From what I read about Stefansson, it was reported that he had very low blood pressure after the diet ended. I'd like to read what the article states about increased CHD in Inuits, as it seems to not correlate with Stefansson's experience. Lucien.nicholson (talk) 09:52, 25 December 2007 (UTC)
The claim that Inuit people die prematurely, due to stroke, is misplaced here because it is attributed directly to a zero (or very low-carb) diet only by association.
First you must consider that this is not a community with medical records prior to late in the last century. High carb (Western) foods were introduced into the Inuit diet at the same time. To claim stroke as a result of their traditional diet, and a regular cause of death because of it, ignores the introduction of high-carb foods into the Inuit diet.

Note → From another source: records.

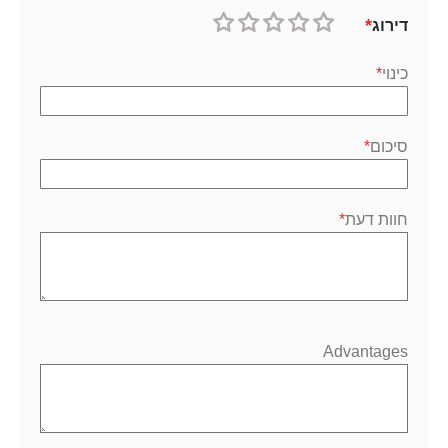
דירוג
1
2
3
4
5
כוכב
כוכבים
כוכבים
כוכבים
כוכבים
כינוי
סיכום
חוות דעת
Advantages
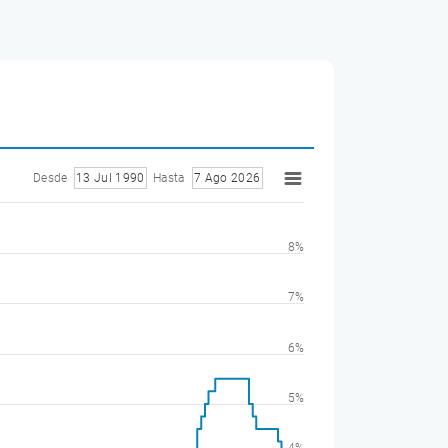
Desde
13 Jul 1990
Hasta
7 Ago 2026
8%
7%
6%
5%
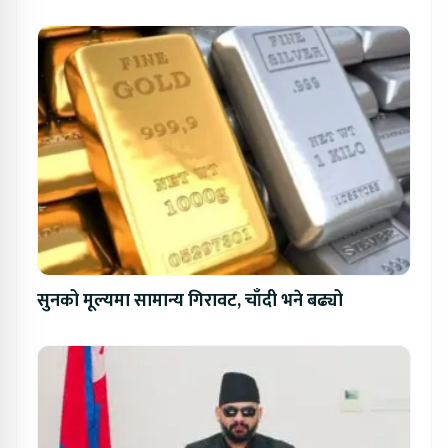
सुनको मूल्यमा सामान्य गिरावट, चाँदी भने बढ्यो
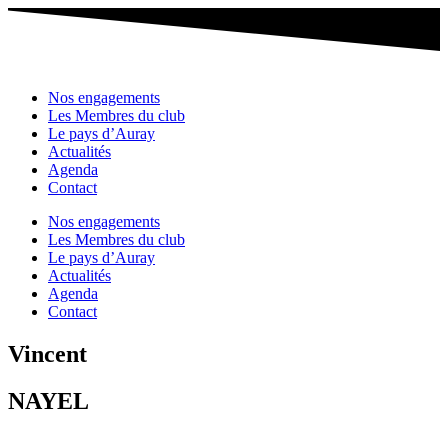
Nos engagements
Les Membres du club
Le pays d’Auray
Actualités
Agenda
Contact
Nos engagements
Les Membres du club
Le pays d’Auray
Actualités
Agenda
Contact
Vincent
NAYEL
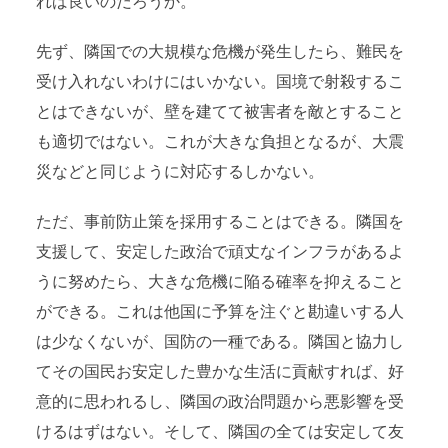
れば良いのだろうか。
先ず、隣国での大規模な危機が発生したら、難民を
受け入れないわけにはいかない。国境で射殺するこ
とはできないが、壁を建てて被害者を敵とすること
も適切ではない。これが大きな負担となるが、大震
災などと同じように対応するしかない。
ただ、事前防止策を採用することはできる。隣国を
支援して、安定した政治で頑丈なインフラがあるよ
うに努めたら、大きな危機に陥る確率を抑えること
ができる。これは他国に予算を注ぐと勘違いする人
は少なくないが、国防の一種である。隣国と協力し
てその国民お安定した豊かな生活に貢献すれば、好
意的に思われるし、隣国の政治問題から悪影響を受
けるはずはない。そして、隣国の全ては安定して友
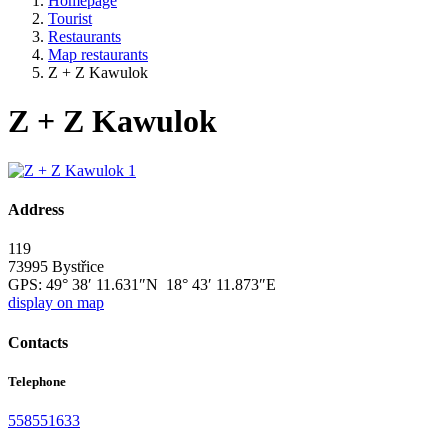
Homepage
Tourist
Restaurants
Map restaurants
Z + Z Kawulok
Z + Z Kawulok
Address
119
73995 Bystřice
GPS:
49° 38′ 11.631″N 18° 43′ 11.873″E
display on map
Contacts
Telephone
558551633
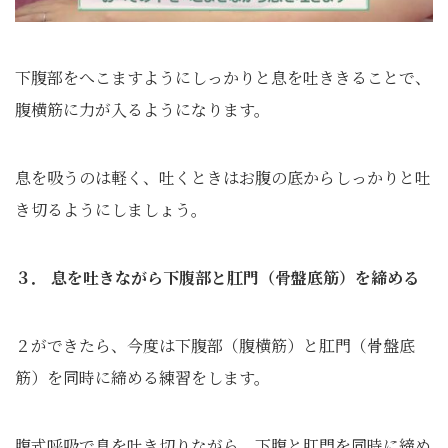
下腹部をへこますようにしっかりと息を吐ききることで、
腹横筋に力が入るようになります。
息を吸うのは軽く、吐くときはお腹の底からしっかりと吐
き切るようにしましょう。
３． 息を吐きながら下腹部と肛門（骨盤底筋）を締める
２ができたら、今度は下腹部（腹横筋）と肛門（骨盤底
筋）を同時に締める練習をします。
腹式呼吸で息を吐き切りながら、下腹と肛門を同時に締め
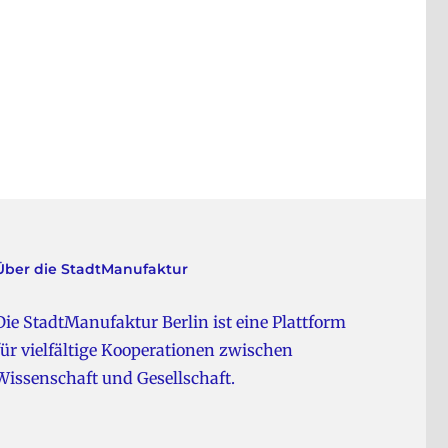
Über die StadtManufaktur
Die StadtManufaktur Berlin ist eine Plattform
für vielfältige Kooperationen zwischen
Wissenschaft und Gesellschaft.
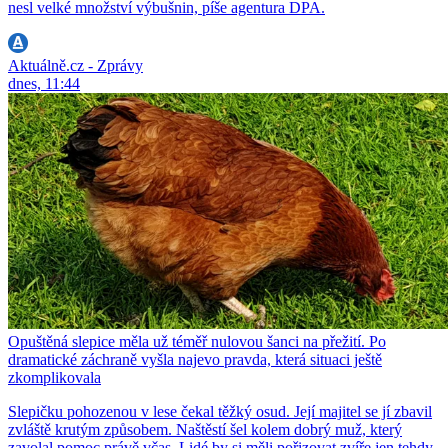
nesl velké množství výbušnin, píše agentura DPA.
Aktuálně.cz - Zprávy
dnes, 11:44
Opuštěná slepice měla už téměř nulovou šanci na přežití. Po
dramatické záchraně vyšla najevo pravda, která situaci ještě
zkomplikovala
Slepičku pohozenou v lese čekal těžký osud. Její majitel se jí zbavil
zvláště krutým způsobem. Naštěstí šel kolem dobrý muž, který
zavolal pomoc právě včas. Lidé by si měli pořizovat zvíře jen tehdy,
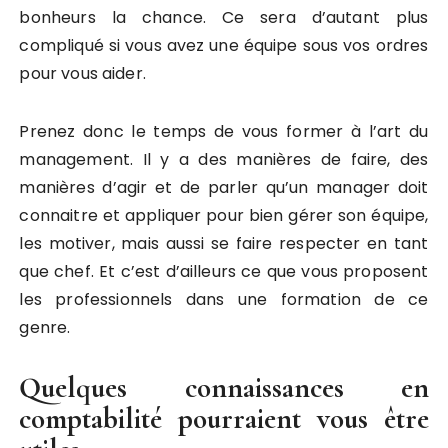
bonheurs la chance. Ce sera d’autant plus
compliqué si vous avez une équipe sous vos ordres
pour vous aider.
Prenez donc le temps de vous former à l’art du
management. Il y a des manières de faire, des
manières d’agir et de parler qu’un manager doit
connaitre et appliquer pour bien gérer son équipe,
les motiver, mais aussi se faire respecter en tant
que chef. Et c’est d’ailleurs ce que vous proposent
les professionnels dans une formation de ce
genre.
Quelques connaissances en
comptabilité pourraient vous être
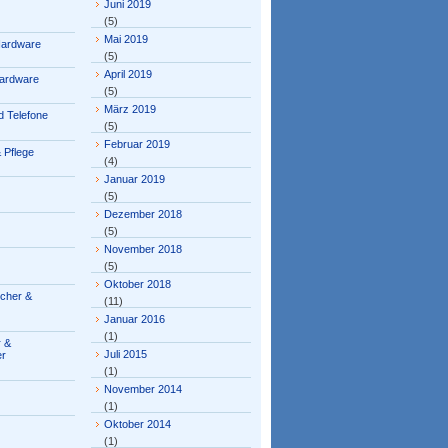
Juni 2019
(5)
Mai 2019
Hardware
(5)
April 2019
ardware
(5)
März 2019
 Telefone
(5)
Februar 2019
 Pflege
(4)
Januar 2019
(5)
Dezember 2018
(5)
November 2018
(5)
Oktober 2018
ücher &
(11)
Januar 2016
(1)
 &
Juli 2015
er
(1)
November 2014
(1)
Oktober 2014
(1)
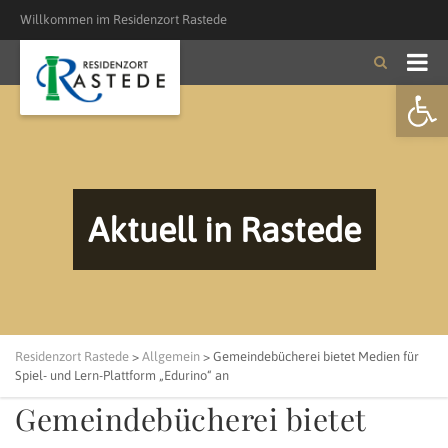
Willkommen im Residenzort Rastede
Open
Aktuell in Rastede
Residenzort Rastede
>
Allgemein
>
Gemeindebücherei bietet Medien für
Spiel- und Lern-Plattform „Edurino“ an
Gemeindebücherei bietet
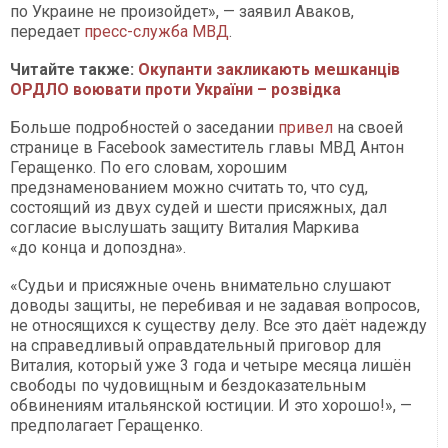
по Украине не произойдет», — заявил Аваков,
передает
пресс-служба МВД
.
Читайте также:
Окупанти закликають мешканців
ОРДЛО воювати проти України – розвідка
Больше подробностей о заседании
привел
на своей
странице в Facebook заместитель главы МВД Антон
Геращенко. По его словам, хорошим
предзнаменованием можно считать то, что суд,
состоящий из двух судей и шести присяжных, дал
согласие выслушать защиту Виталия Маркива
«до конца и допоздна».
«Судьи и присяжные очень внимательно слушают
доводы защиты, не перебивая и не задавая вопросов,
не относящихся к существу делу. Все это даёт надежду
на справедливый оправдательный приговор для
Виталия, который уже 3 года и четыре месяца лишён
свободы по чудовищным и бездоказательным
обвинениям итальянской юстиции. И это хорошо!», —
предполагает Геращенко.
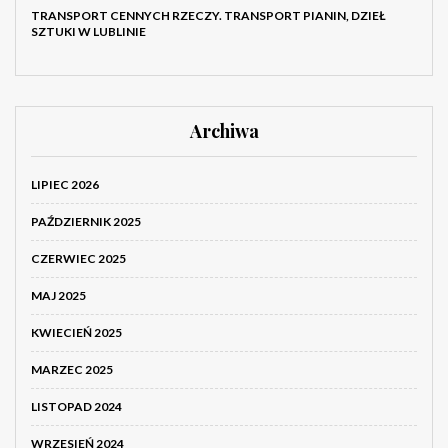
TRANSPORT CENNYCH RZECZY. TRANSPORT PIANIN, DZIEŁ
SZTUKI W LUBLINIE
Archiwa
LIPIEC 2026
PAŹDZIERNIK 2025
CZERWIEC 2025
MAJ 2025
KWIECIEŃ 2025
MARZEC 2025
LISTOPAD 2024
WRZESIEŃ 2024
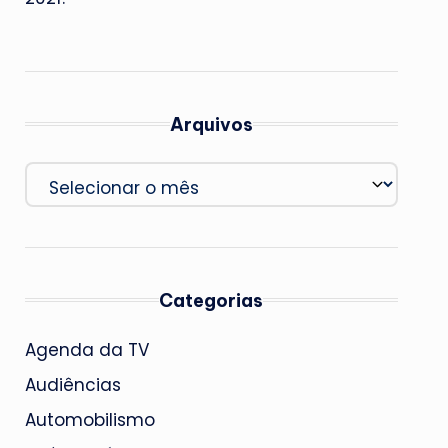
Arquivos
Arquivos
Categorias
Agenda da TV
Audiências
Automobilismo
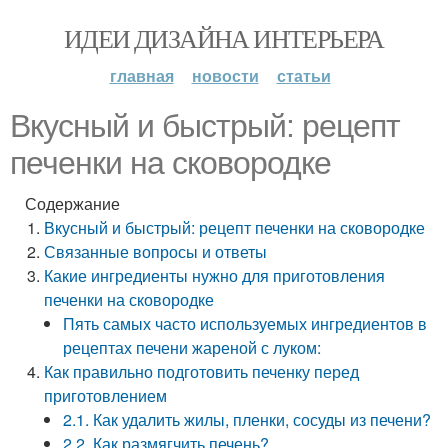
ИДЕИ ДИЗАЙНА ИНТЕРЬЕРА
главная
новости
статьи
Вкусный и быстрый: рецепт
печенки на сковородке
Содержание
Вкусный и быстрый: рецепт печенки на сковородке
Связанные вопросы и ответы
Какие ингредиенты нужно для приготовления
печенки на сковородке
Пять самых часто используемых ингредиентов в
рецептах печени жареной с луком:
Как правильно подготовить печенку перед
приготовлением
2.1. Как удалить жилы, пленки, сосуды из печени?
2.2. Как размягчить печень?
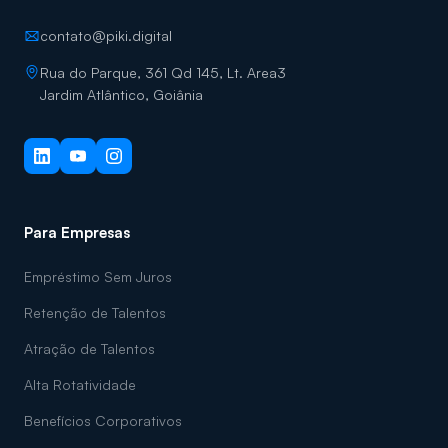
contato@piki.digital
Rua do Parque, 361 Qd 145, Lt. Area3
Jardim Atlântico, Goiânia
Para Empresas
Empréstimo Sem Juros
Retenção de Talentos
Atração de Talentos
Alta Rotatividade
Benefícios Corporativos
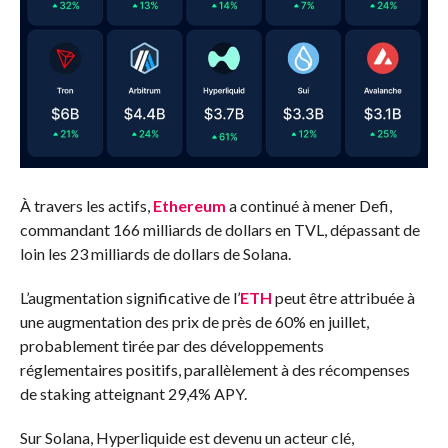
À travers les actifs,
Ethereum
a continué à mener Defi,
commandant 166 milliards de dollars en TVL, dépassant de
loin les 23 milliards de dollars de Solana.
L’augmentation significative de l’
ETH
peut être attribuée à
une augmentation des prix de près de 60% en juillet,
probablement tirée par des développements
réglementaires positifs, parallèlement à des récompenses
de staking atteignant 29,4% APY.
Sur Solana, Hyperliquide est devenu un acteur clé,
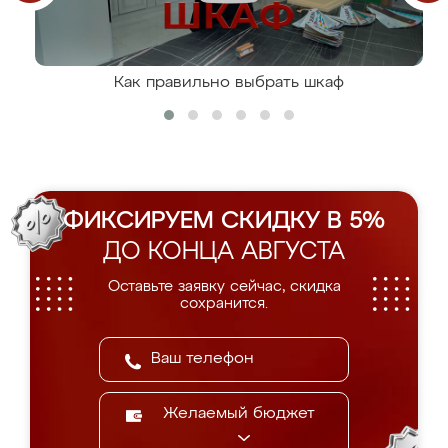
Как правильно выбрать шкаф
ФИКСИРУЕМ СКИДКУ В 5%
ДО КОНЦА АВГУСТА
Оставьте заявку сейчас, скидка
сохранится.
Желаемый бюджет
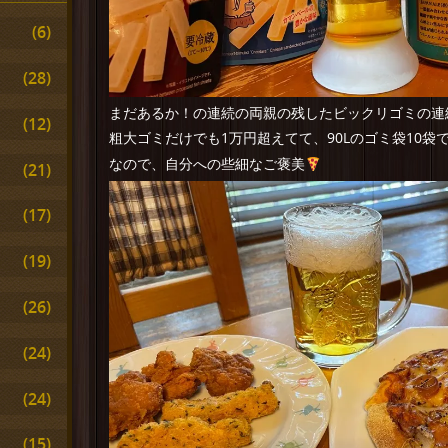
(6)
(28)
まだあるか！の連続の両親の残したビックリゴミの連
(12)
粗大ゴミだけでも1万円超えてて、90Lのゴミ袋10袋
なので、自分への些細なご褒美
(21)
(17)
(19)
(26)
(24)
(24)
(15)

The last film I saw, specifically of the Inuit people, showed them waiting on an airplane. When the plane landed on the ice, and unloaded, everyone was handed a chocolate candy bar. No joke. It was years ago and so I cannot give you any details about the film - most likely a PBS/National Geographic special. -timbrewolf1 12:44 PM 8 May 2008
Much of the material just added
Ok, that's reasonable, but if you're using your own work I think it would be best to have a real-name account, and/or to cite the source in question with your name and all -- this would prevent confusion later on. Clevelander96 (talk) 02:36, 1 September 2008 (UTC)
In the article it is written:
"However, hunters like the Inuit, who traditionally obtain most of their dietary energy from wild animals and therefore eat a low-carbohydrate diet, seem to have a high mortality from stroke."
To whom does it "seem" the Inuit have a higher incidence of stroke? Obviously there is no evidence or the statement would be "the Inuit have a high mortality from stroke.
Since there is no evidence the Inuit have a high mortality from stroke, please remove the remark.
The statement is obviously pandering to traditionl medicine which has spent millions of research dollars in the failed effort to show a link between saturated fat consumption, stroke and coronary heart disease.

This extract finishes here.